What the task asks
Output each line exactly as written, from the first line of the records to the line bearing "合作伙伴 (120, 329)", inclusive, while leaving every picture out.

Saved data entries

********************

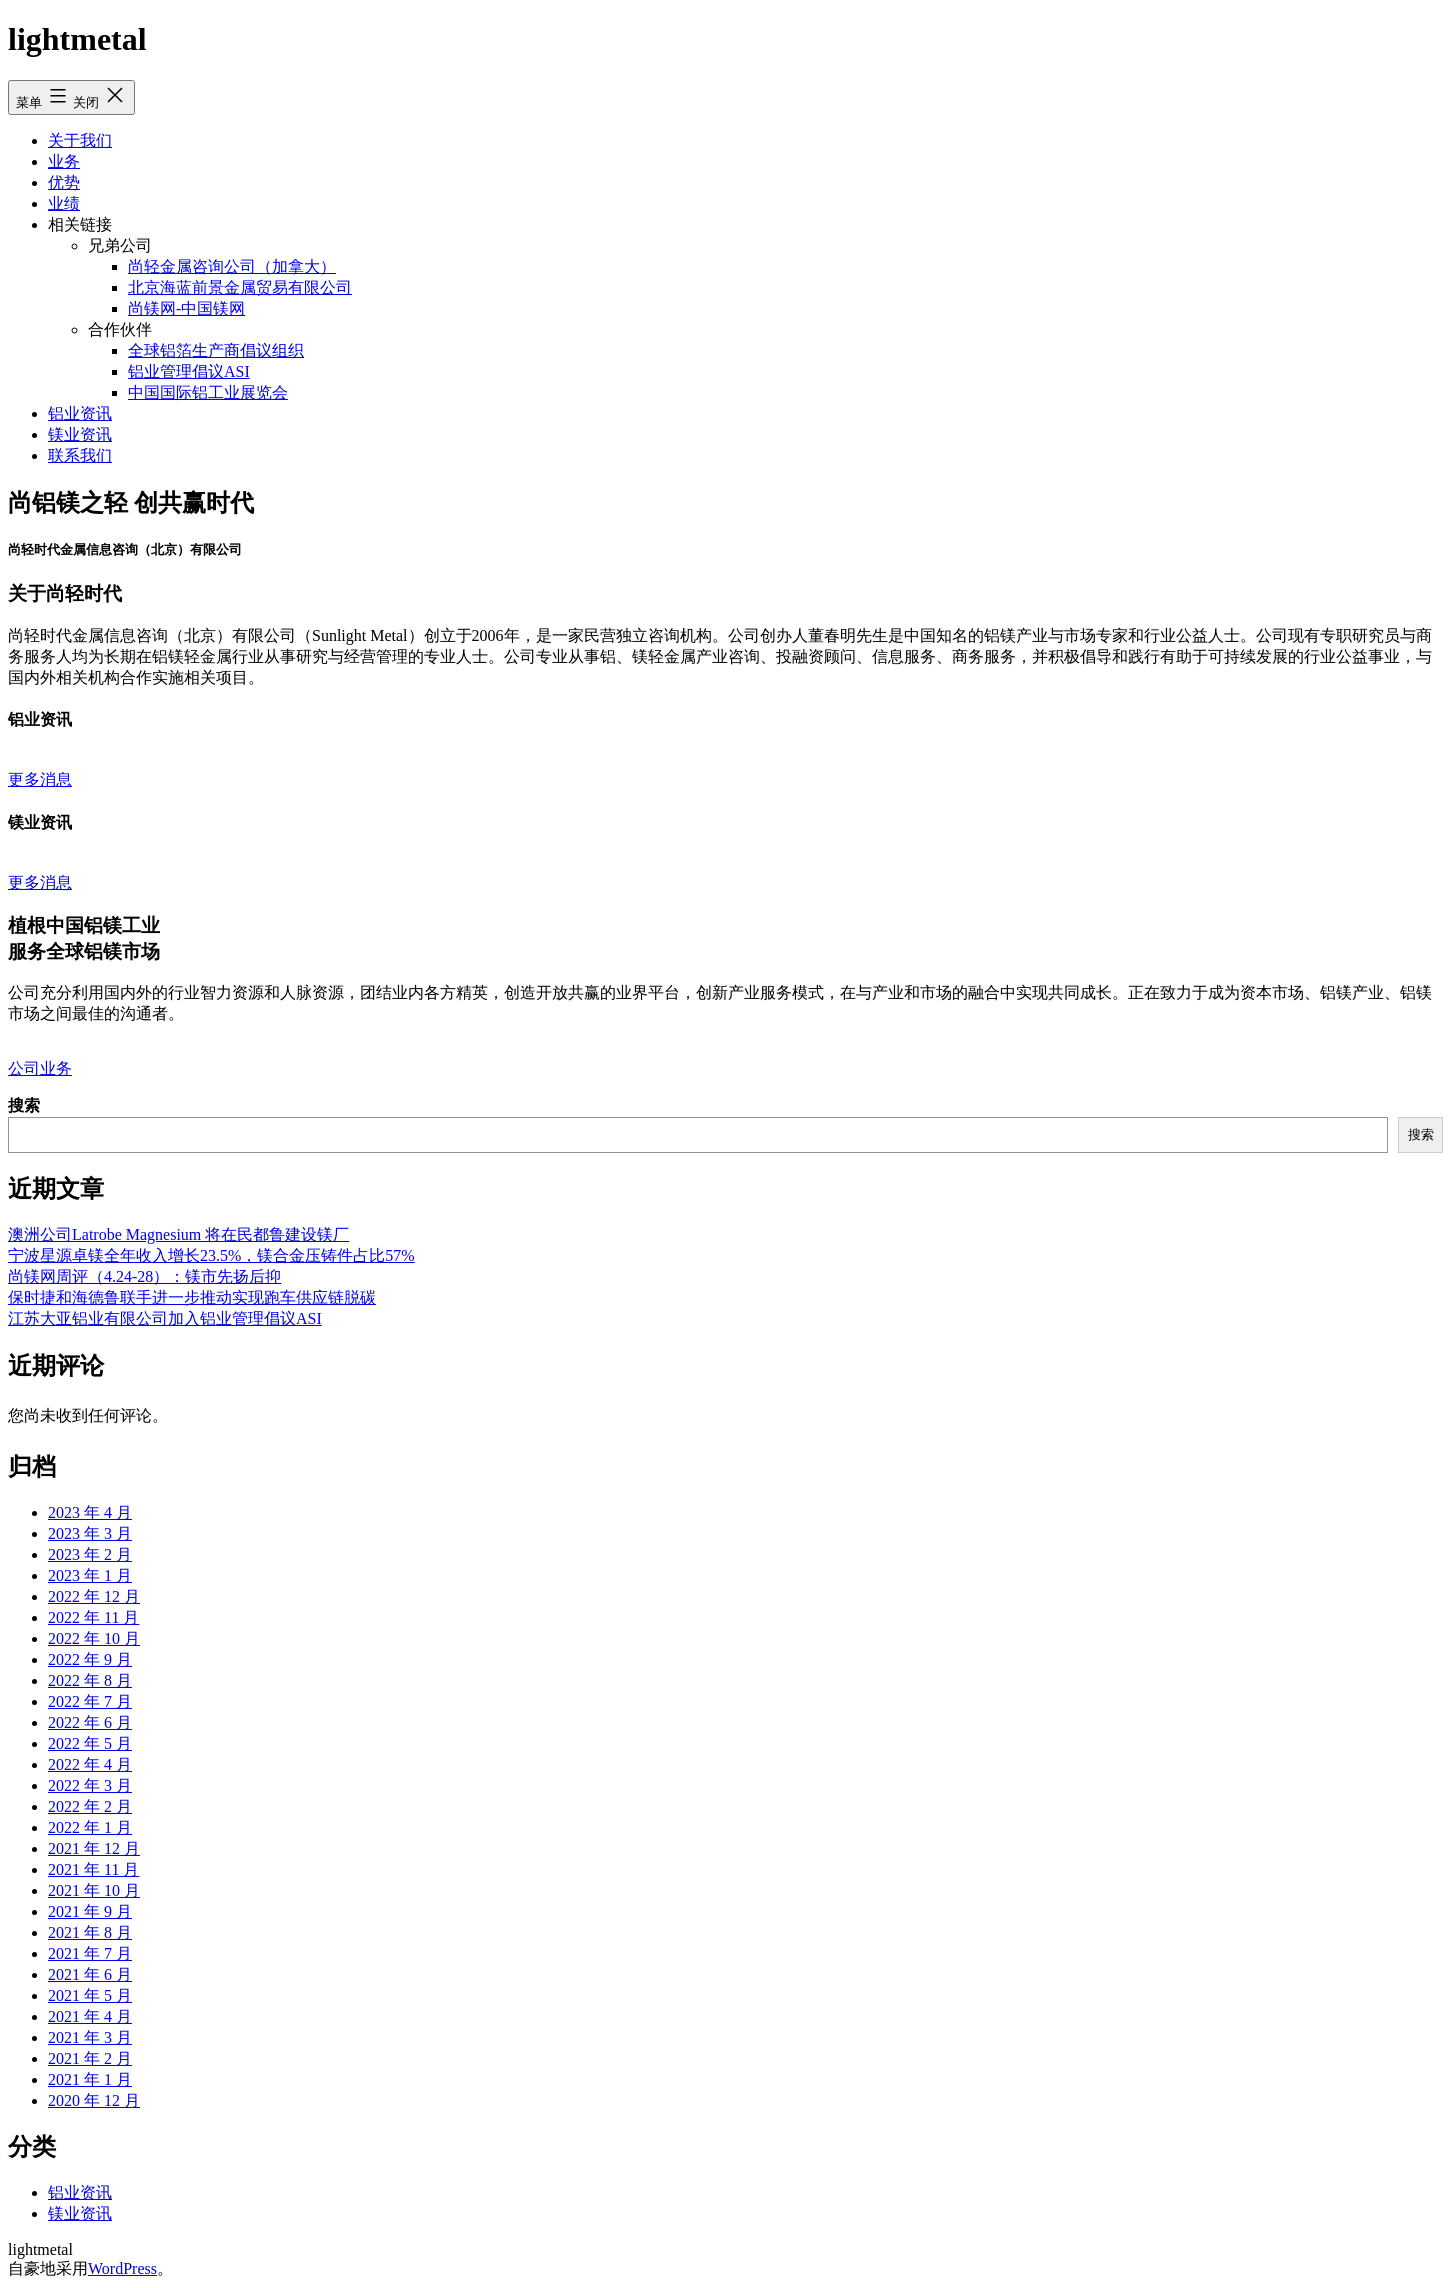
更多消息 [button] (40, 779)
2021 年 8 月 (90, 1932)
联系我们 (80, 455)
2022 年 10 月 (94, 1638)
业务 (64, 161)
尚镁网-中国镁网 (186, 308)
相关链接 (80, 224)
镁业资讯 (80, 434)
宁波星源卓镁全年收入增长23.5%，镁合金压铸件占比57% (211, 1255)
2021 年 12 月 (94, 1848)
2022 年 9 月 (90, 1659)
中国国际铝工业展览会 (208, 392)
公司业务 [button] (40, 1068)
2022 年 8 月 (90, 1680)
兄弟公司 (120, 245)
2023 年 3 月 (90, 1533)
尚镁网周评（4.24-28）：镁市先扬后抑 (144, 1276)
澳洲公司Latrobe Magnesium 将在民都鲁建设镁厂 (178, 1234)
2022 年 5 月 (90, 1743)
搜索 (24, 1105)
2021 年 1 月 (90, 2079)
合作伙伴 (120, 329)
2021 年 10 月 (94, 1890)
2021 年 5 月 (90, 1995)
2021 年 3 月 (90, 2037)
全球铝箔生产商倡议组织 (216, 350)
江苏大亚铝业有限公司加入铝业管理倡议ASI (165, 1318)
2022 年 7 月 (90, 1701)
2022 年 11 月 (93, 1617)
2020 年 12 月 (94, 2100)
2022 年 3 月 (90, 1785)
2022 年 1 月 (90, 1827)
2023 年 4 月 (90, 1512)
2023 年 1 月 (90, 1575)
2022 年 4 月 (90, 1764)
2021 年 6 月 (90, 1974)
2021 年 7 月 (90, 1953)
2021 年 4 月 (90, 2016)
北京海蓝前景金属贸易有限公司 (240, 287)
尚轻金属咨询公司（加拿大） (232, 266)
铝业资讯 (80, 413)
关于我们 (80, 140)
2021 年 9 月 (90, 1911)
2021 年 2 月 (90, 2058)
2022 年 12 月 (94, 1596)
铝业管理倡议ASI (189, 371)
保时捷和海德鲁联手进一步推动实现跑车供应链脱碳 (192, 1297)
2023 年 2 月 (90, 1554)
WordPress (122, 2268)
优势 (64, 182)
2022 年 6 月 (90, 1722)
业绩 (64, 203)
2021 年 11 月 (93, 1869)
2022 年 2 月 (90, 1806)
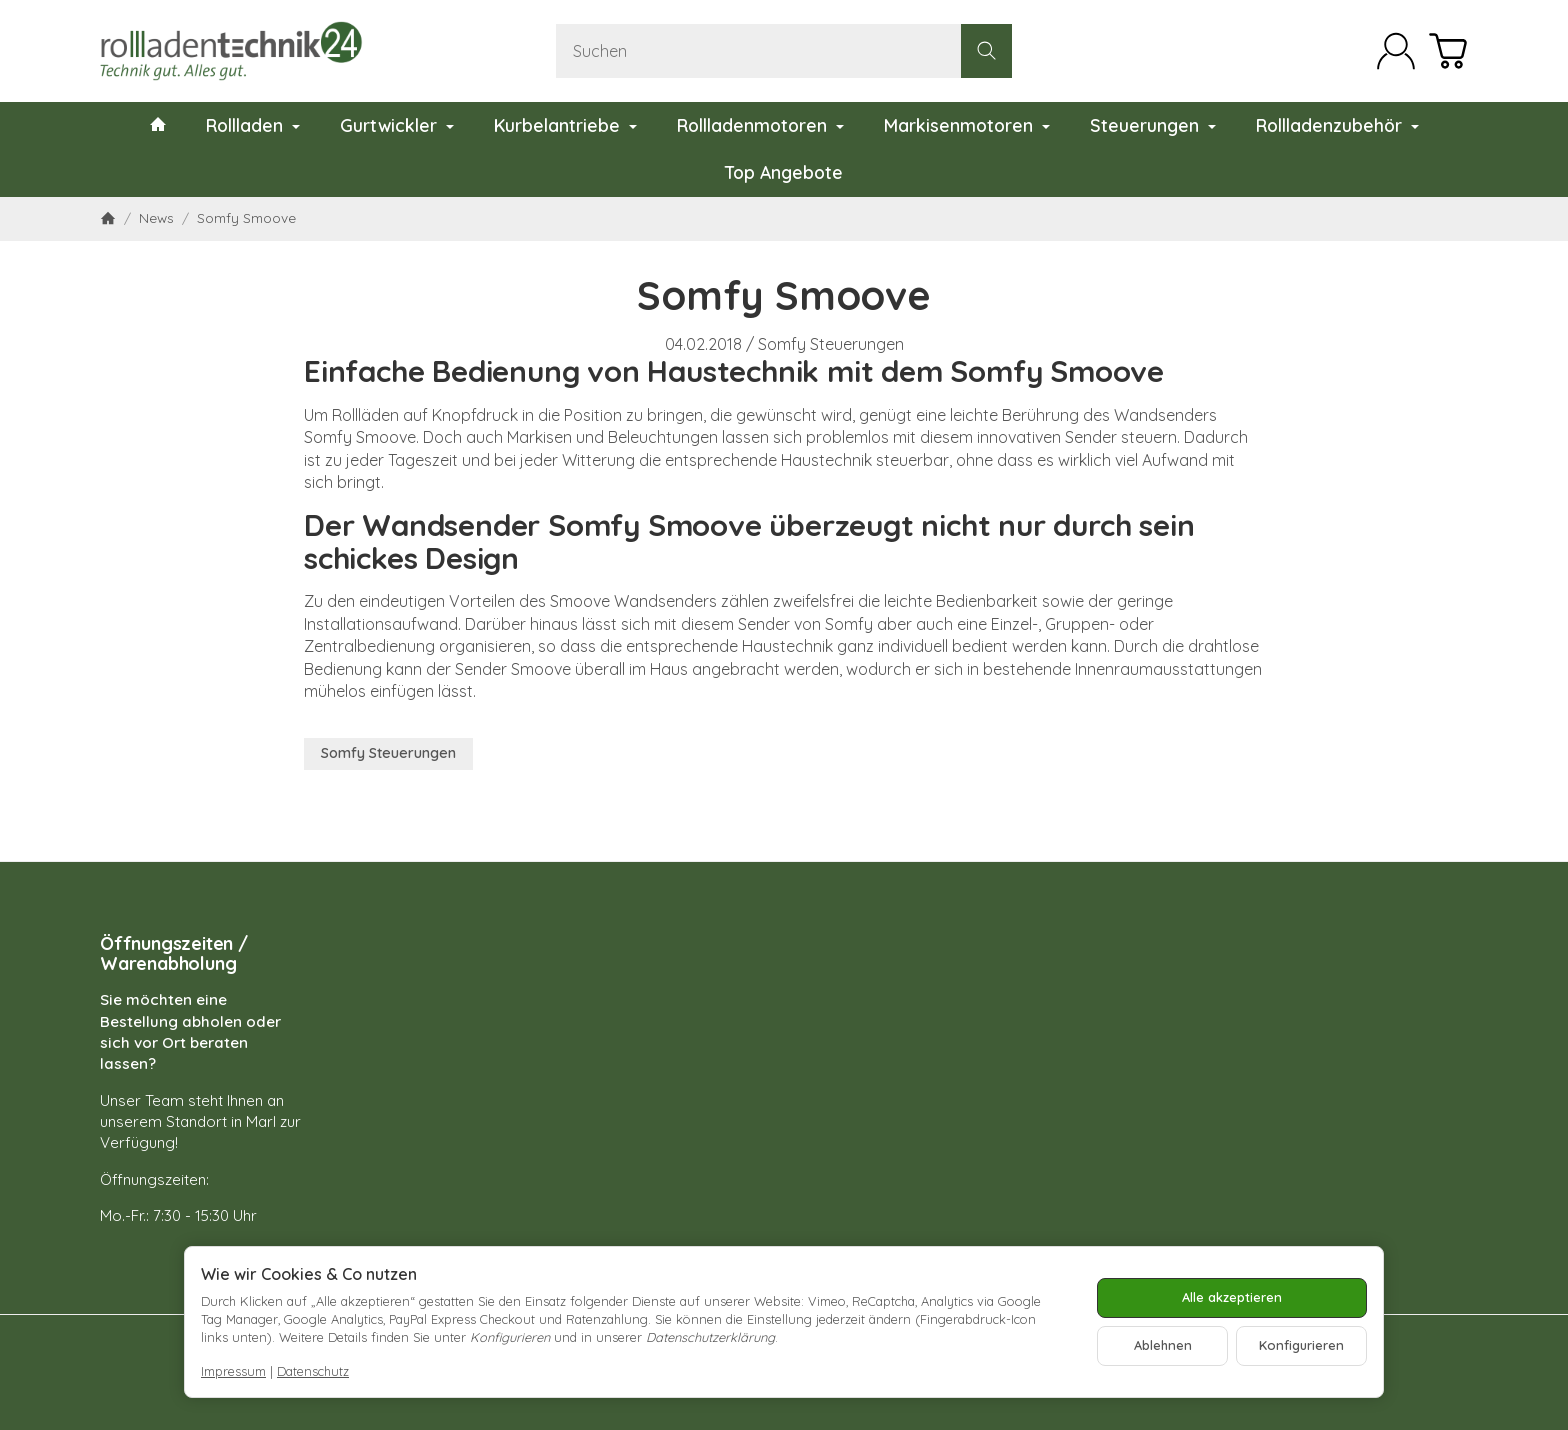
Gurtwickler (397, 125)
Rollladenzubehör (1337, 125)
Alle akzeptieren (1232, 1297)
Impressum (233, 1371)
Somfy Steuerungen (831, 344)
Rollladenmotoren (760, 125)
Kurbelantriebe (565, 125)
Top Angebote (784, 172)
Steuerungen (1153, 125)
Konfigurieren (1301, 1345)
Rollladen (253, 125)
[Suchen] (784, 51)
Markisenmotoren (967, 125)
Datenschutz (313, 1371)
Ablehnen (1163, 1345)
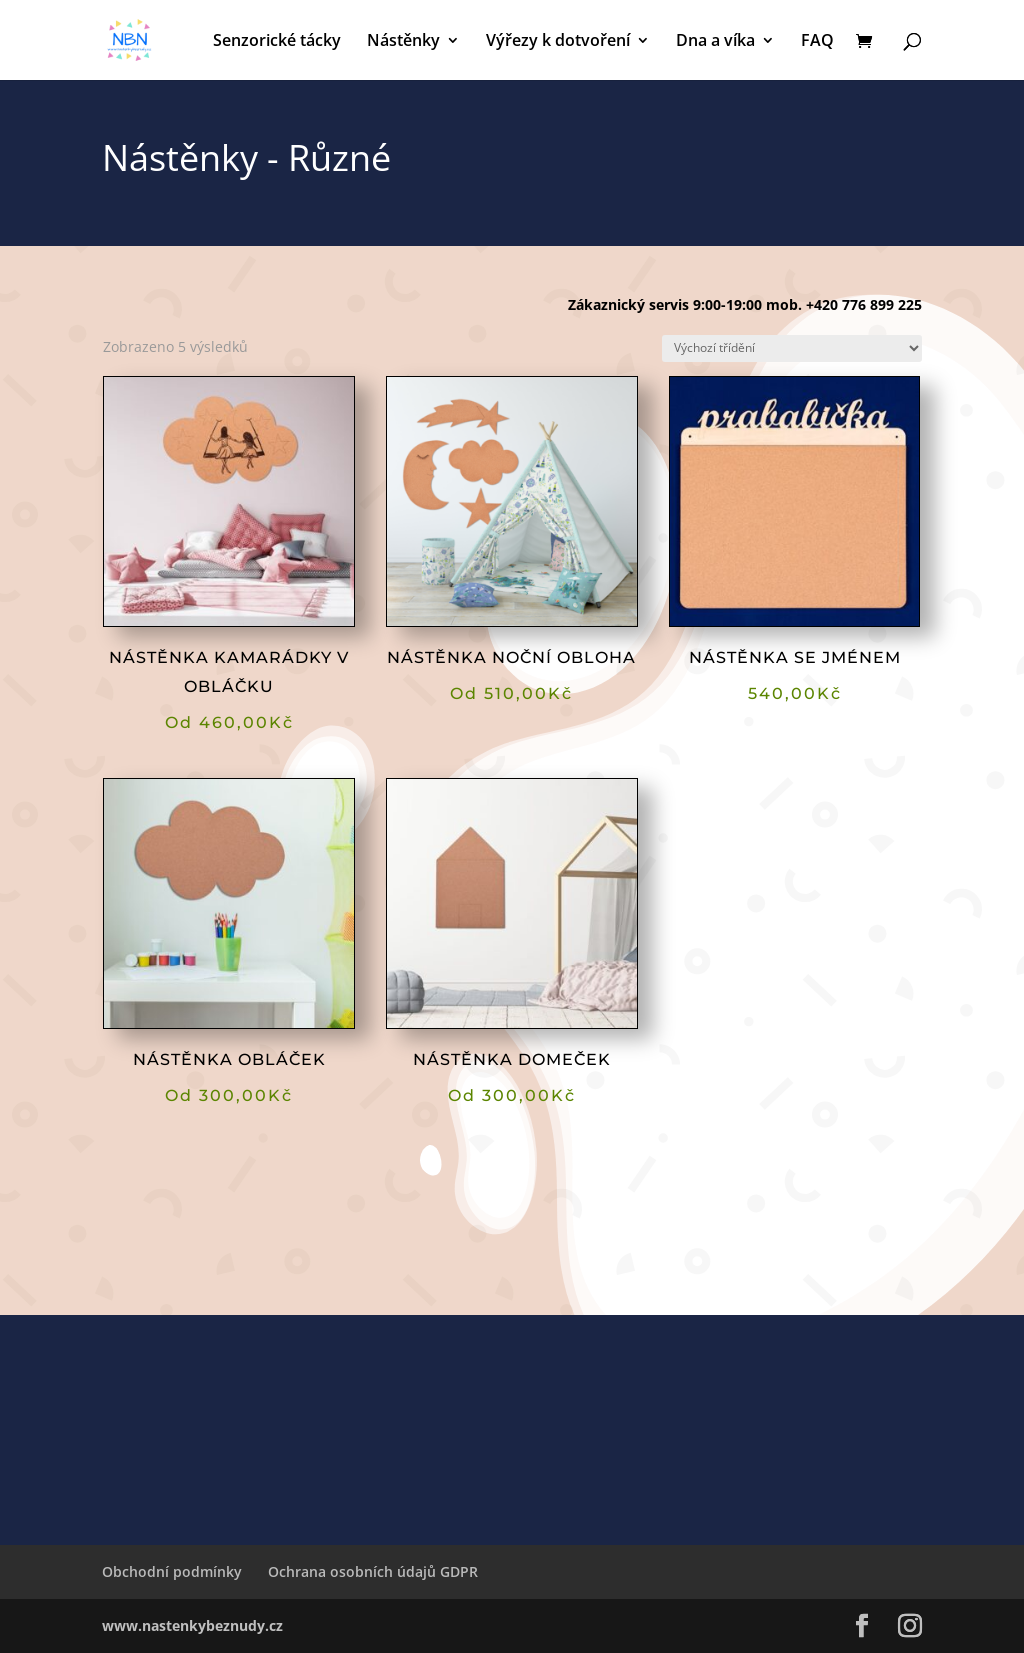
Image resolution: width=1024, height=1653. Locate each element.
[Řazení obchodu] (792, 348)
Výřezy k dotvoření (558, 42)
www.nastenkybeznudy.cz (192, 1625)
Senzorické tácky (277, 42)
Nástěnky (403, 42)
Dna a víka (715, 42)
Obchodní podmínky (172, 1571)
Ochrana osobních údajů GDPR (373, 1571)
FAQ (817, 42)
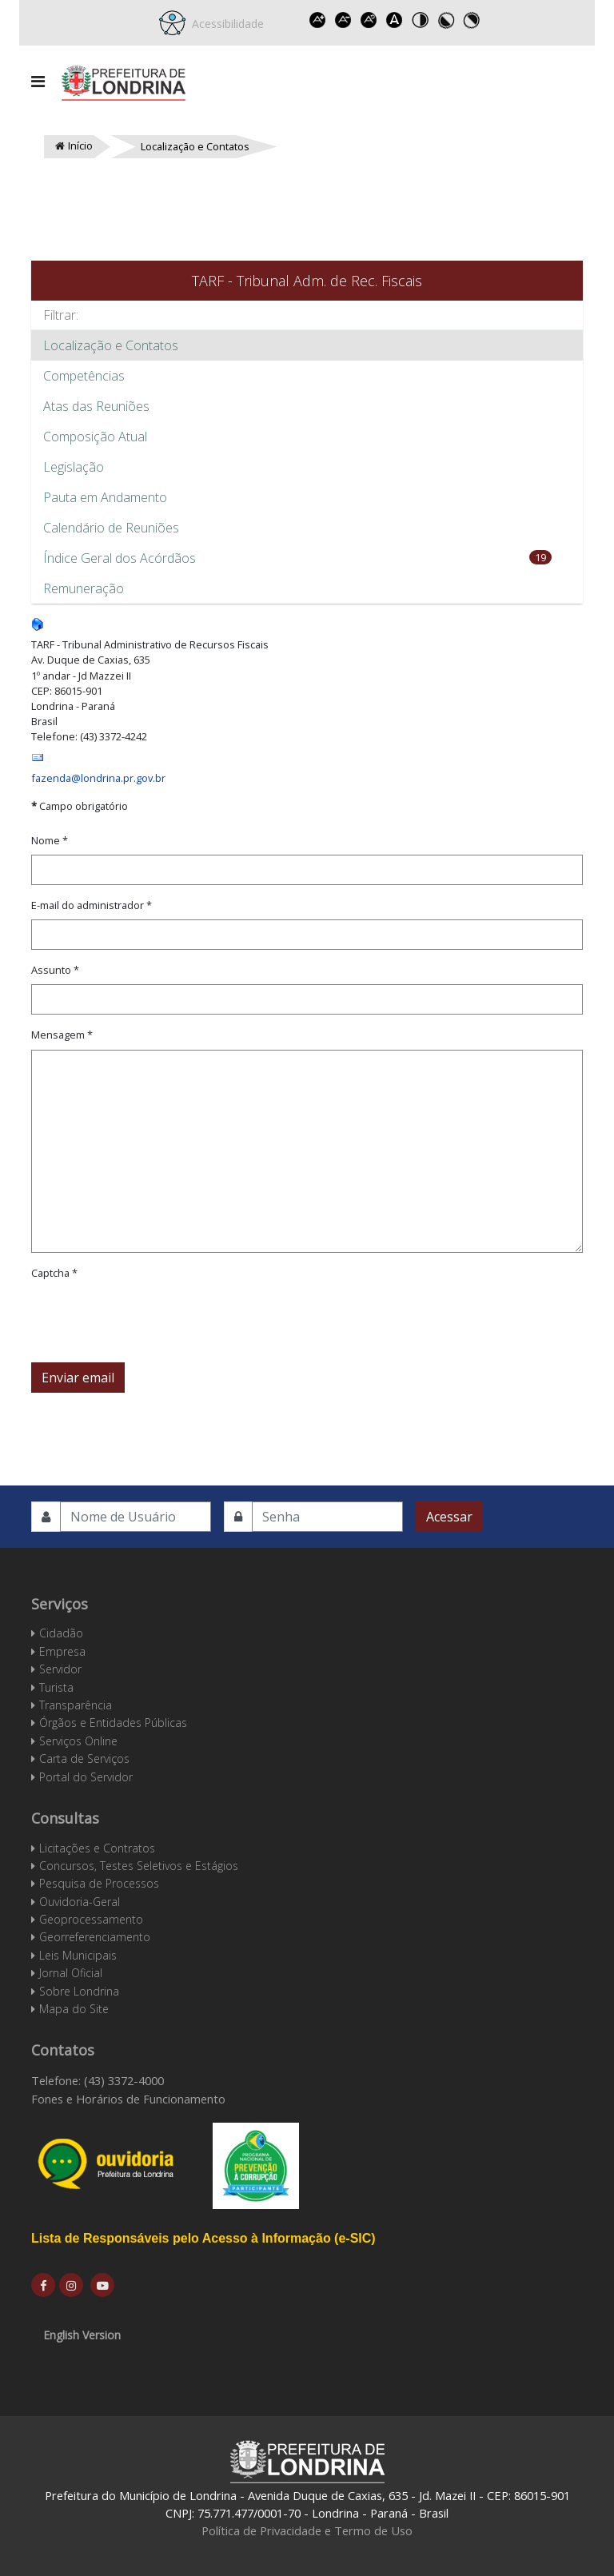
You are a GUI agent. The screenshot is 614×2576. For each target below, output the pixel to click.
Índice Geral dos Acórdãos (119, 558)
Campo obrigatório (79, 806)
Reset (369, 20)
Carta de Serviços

********************

Expected answer
更多消息 [button] (40, 779)
2021 年 8 月 (90, 1932)
联系我们 (80, 455)
2022 年 10 月 (94, 1638)
业务 (64, 161)
尚镁网-中国镁网 (186, 308)
相关链接 (80, 224)
镁业资讯 (80, 434)
宁波星源卓镁全年收入增长23.5%，镁合金压铸件占比57% (211, 1255)
2021 年 12 月 (94, 1848)
2022 年 9 月 (90, 1659)
中国国际铝工业展览会 (208, 392)
公司业务 [button] (40, 1068)
2022 年 8 月 (90, 1680)
兄弟公司 (120, 245)
2023 年 3 月 (90, 1533)
尚镁网周评（4.24-28）：镁市先扬后抑 (144, 1276)
澳洲公司Latrobe Magnesium 将在民都鲁建设镁厂 (178, 1234)
2022 年 5 月 (90, 1743)
搜索 (24, 1105)
2021 年 1 月 (90, 2079)
合作伙伴 (120, 329)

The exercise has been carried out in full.